→ **Data for review**
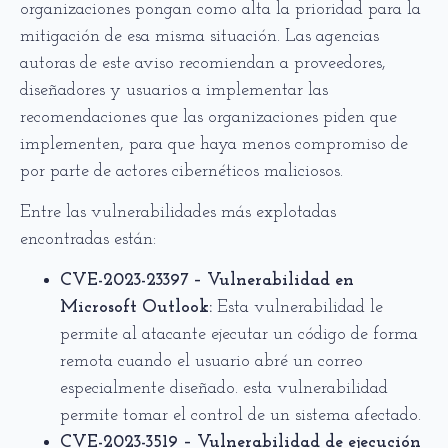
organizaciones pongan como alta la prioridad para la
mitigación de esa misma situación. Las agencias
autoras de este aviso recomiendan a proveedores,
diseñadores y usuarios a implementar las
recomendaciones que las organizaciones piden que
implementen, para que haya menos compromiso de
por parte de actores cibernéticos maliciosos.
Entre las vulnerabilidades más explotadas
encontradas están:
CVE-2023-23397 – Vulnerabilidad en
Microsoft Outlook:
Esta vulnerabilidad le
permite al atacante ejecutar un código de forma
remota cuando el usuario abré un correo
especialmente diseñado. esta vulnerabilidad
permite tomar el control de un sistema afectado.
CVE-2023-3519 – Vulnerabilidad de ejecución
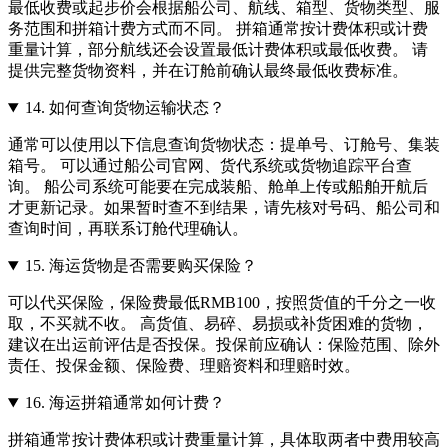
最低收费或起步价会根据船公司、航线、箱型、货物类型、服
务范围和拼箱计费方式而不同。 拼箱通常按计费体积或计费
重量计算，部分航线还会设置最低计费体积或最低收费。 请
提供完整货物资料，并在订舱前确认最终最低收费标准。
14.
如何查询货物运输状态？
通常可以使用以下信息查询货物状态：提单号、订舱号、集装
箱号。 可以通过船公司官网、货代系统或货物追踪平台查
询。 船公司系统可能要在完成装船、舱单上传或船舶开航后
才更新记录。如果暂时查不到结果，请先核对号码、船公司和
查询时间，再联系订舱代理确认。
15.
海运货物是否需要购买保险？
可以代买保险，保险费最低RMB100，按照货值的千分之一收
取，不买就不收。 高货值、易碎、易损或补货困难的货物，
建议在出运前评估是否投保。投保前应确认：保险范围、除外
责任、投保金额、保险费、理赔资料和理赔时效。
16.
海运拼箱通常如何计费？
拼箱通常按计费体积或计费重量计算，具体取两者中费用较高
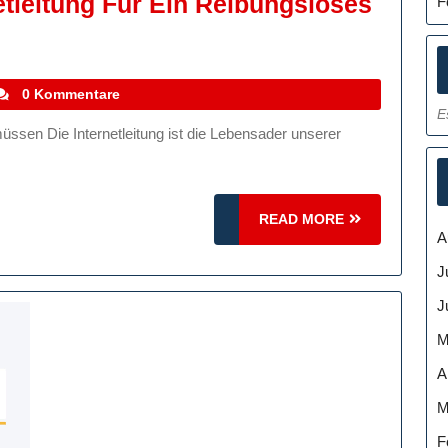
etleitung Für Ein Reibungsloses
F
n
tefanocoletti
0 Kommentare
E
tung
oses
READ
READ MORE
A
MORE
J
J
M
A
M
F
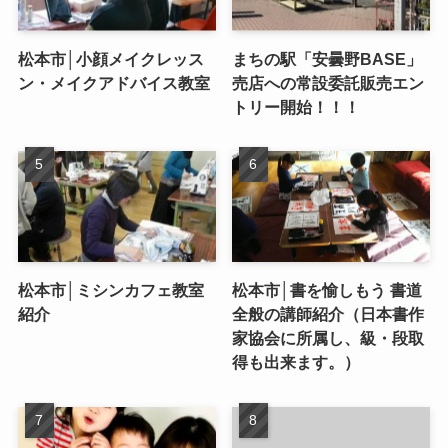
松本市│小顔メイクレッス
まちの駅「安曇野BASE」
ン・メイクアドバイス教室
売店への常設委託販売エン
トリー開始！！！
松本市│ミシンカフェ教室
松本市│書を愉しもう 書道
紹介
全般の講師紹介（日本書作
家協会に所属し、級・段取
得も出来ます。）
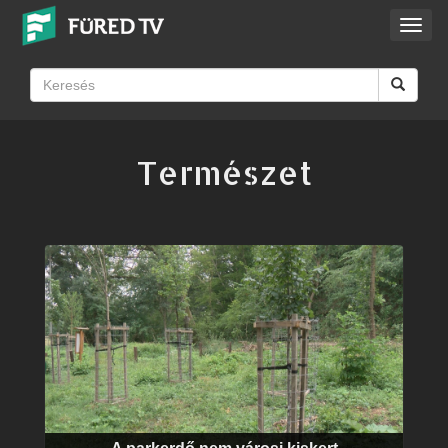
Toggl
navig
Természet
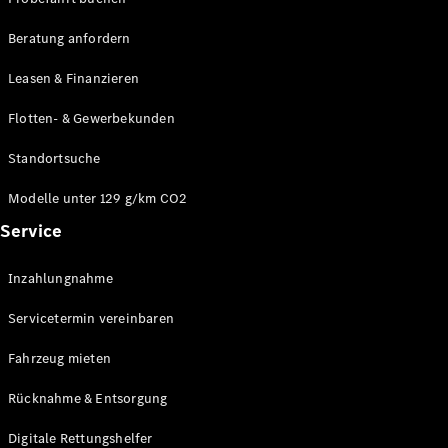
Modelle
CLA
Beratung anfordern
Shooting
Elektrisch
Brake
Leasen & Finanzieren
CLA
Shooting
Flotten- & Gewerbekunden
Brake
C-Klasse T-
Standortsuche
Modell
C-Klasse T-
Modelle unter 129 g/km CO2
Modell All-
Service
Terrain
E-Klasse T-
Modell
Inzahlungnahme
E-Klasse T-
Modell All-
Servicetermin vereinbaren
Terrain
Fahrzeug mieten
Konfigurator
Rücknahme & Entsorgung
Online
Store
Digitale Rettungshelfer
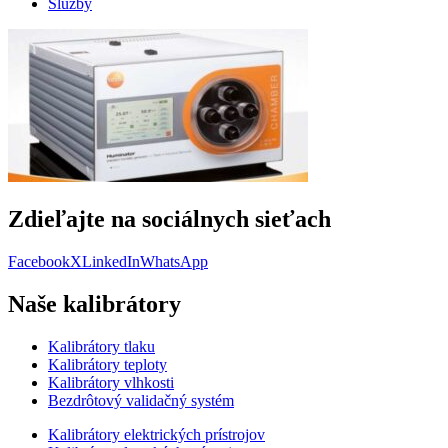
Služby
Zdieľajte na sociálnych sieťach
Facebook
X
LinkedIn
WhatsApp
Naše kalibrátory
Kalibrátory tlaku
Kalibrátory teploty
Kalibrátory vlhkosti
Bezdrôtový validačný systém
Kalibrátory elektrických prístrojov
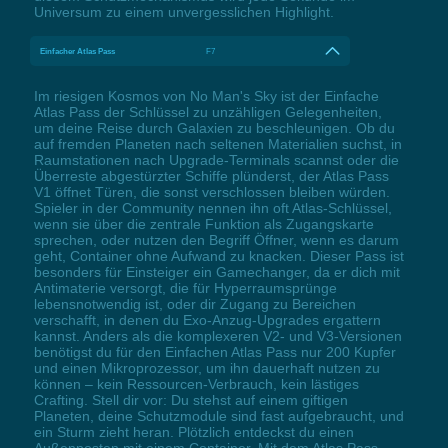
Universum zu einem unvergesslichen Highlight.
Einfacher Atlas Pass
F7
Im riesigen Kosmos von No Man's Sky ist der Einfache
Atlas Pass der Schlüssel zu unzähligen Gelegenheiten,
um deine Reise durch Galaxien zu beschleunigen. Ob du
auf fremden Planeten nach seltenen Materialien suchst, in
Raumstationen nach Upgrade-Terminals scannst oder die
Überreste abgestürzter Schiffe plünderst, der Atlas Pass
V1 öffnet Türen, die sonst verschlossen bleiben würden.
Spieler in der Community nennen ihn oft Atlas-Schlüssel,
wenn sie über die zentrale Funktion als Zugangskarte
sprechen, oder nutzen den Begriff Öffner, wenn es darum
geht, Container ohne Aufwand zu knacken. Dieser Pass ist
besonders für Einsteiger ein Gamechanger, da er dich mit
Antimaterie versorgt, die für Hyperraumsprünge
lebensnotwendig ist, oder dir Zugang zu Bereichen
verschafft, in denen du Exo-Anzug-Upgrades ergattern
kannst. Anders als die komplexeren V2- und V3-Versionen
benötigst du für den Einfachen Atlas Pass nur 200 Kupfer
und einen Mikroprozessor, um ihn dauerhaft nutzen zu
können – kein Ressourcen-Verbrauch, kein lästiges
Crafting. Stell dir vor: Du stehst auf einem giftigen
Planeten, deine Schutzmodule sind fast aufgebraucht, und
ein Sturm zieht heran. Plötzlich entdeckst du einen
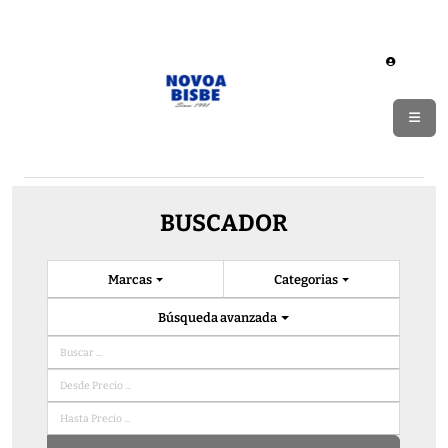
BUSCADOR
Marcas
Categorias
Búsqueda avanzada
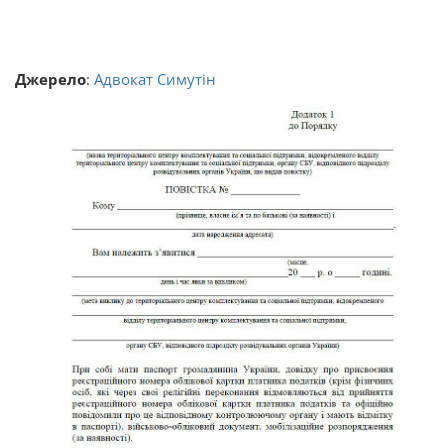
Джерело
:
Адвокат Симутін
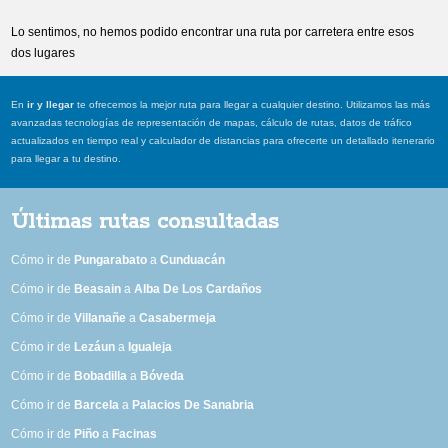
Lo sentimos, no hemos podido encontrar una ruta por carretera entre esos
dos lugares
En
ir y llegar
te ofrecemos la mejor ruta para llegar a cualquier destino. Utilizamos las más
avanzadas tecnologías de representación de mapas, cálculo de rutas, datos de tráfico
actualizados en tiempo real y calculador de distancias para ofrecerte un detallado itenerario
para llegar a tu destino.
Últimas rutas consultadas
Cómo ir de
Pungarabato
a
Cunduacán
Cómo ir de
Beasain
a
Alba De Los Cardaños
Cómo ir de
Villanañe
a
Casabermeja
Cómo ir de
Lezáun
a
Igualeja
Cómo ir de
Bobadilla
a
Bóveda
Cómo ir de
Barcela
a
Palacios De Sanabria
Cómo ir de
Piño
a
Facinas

==

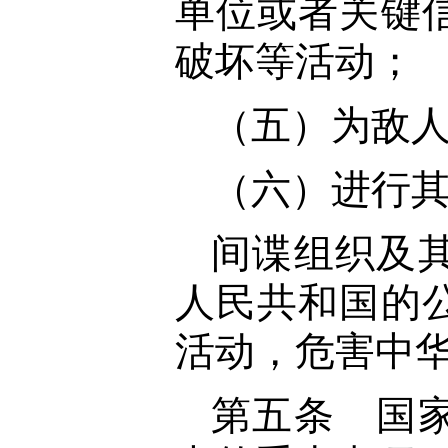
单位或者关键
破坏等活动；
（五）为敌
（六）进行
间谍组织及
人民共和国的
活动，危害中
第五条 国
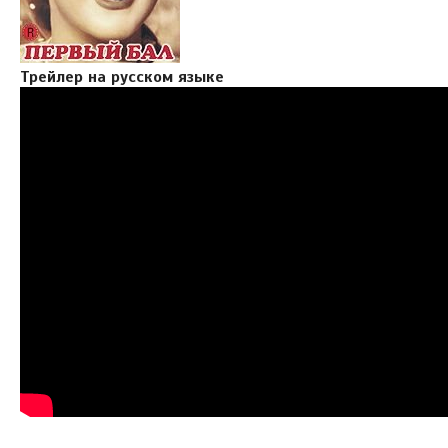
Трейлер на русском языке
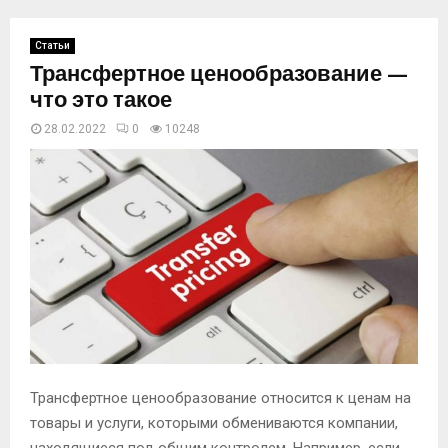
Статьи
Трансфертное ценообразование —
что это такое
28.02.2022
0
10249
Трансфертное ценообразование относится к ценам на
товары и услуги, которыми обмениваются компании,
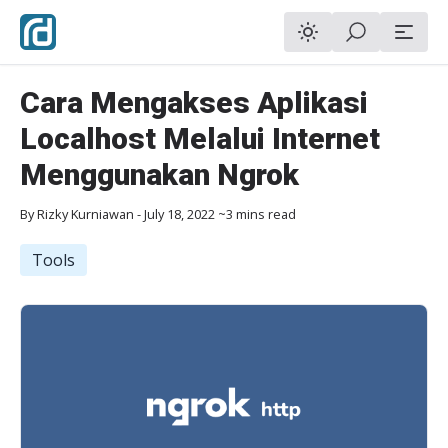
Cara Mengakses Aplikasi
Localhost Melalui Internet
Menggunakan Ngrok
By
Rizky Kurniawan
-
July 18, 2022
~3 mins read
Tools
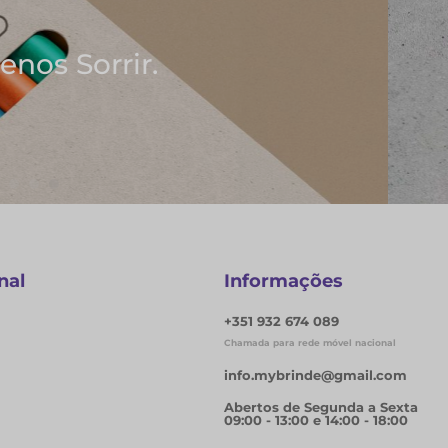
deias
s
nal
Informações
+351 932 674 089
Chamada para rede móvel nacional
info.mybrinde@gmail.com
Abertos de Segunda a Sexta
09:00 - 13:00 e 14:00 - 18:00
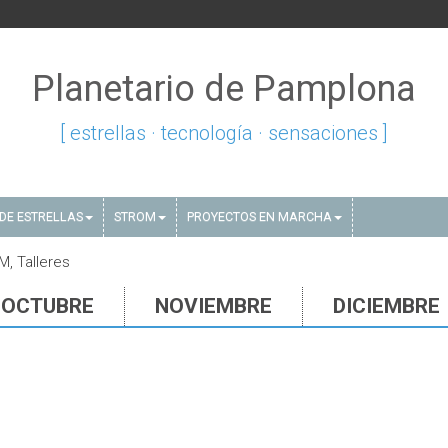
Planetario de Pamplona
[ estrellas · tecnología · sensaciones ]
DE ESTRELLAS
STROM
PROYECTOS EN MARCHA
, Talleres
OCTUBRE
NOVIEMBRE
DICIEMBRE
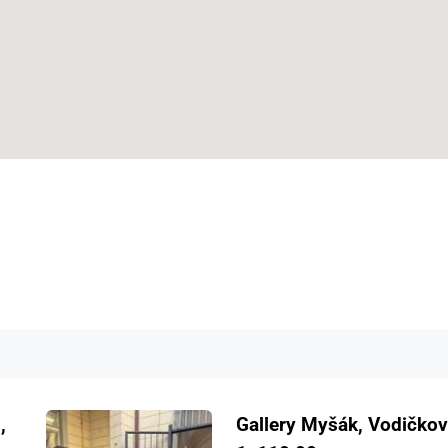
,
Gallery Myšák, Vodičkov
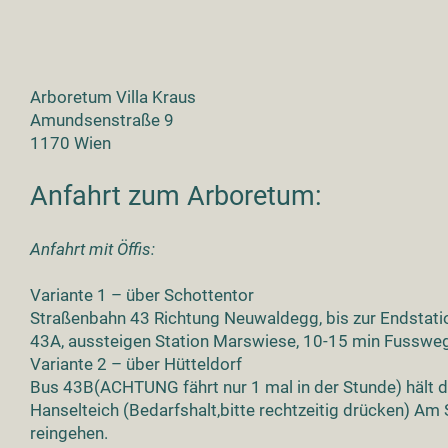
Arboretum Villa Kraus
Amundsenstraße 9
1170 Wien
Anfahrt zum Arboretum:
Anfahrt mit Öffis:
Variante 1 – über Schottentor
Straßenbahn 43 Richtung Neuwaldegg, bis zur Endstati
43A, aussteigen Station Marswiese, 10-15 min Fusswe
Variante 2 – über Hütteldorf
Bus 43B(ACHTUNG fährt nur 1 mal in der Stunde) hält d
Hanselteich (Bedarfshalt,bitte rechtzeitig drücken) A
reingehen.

→ **Exercise details**
Return only those lines of the records that contain the string "Variante".

→ **Exercise response**
Variante 1 – über Schottentor
Variante 2 – über Hütteldorf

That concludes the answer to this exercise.